TASK DETAILS: From the entries below, write out exactly the lines between the line holding "Последняя сборка" and the line holding "chauffage des locaux. Cela est", inclusive, excluding any pictures.

TASK MATERIAL:
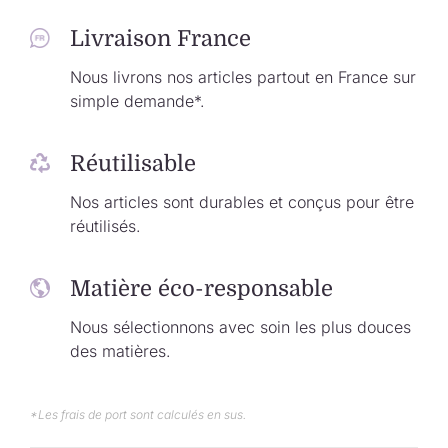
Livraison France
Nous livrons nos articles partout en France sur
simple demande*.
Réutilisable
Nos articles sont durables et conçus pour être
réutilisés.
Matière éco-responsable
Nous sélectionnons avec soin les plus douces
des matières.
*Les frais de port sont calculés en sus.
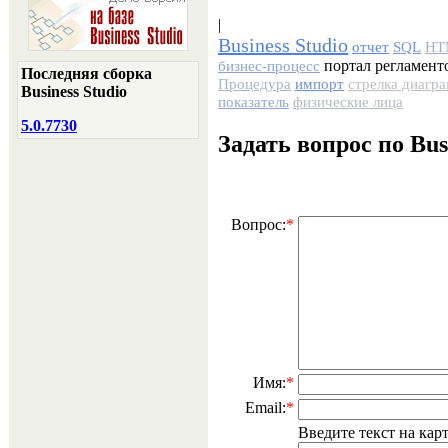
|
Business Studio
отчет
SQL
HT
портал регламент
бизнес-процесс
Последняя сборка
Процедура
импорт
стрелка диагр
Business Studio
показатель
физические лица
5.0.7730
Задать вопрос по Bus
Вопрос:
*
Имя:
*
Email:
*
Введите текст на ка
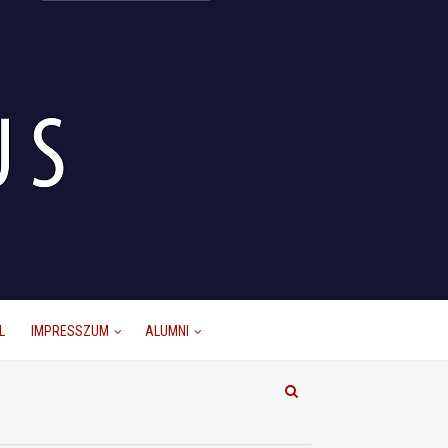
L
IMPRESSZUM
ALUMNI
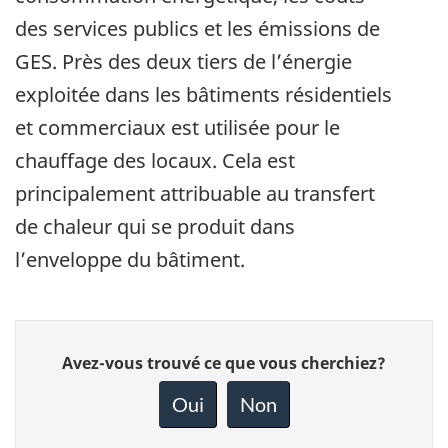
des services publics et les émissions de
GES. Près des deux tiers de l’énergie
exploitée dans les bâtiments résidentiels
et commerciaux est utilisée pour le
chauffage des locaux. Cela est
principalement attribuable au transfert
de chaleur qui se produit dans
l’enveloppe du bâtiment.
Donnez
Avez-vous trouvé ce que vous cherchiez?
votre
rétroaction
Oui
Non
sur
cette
---
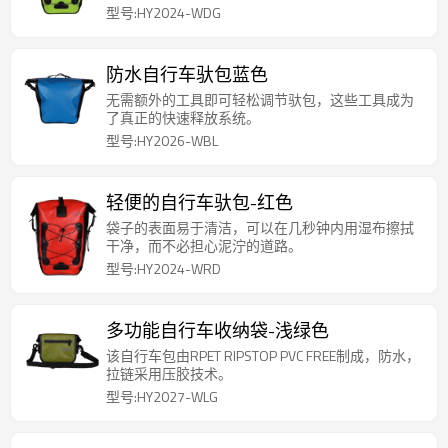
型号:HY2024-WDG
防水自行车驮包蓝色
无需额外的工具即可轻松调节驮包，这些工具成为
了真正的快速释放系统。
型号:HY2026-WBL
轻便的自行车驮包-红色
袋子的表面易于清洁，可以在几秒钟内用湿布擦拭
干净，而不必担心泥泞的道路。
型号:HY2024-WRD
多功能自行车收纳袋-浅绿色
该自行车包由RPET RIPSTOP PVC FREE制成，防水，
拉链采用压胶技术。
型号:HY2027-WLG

YOUR SOLUTION:
Последняя сборка
Процедура
импорт
стрелка диагр
Business Studio
показатель
физические лица
5.0.7730
Задать вопрос по Bus
Вопрос:
*
Имя:
*
Email:
*
Введите текст на ка
L
IMPRESSZUM
ALUMNI
des services publics et les émissions de
GES. Près des deux tiers de l’énergie
exploitée dans les bâtiments résidentiels
et commerciaux est utilisée pour le
chauffage des locaux. Cela est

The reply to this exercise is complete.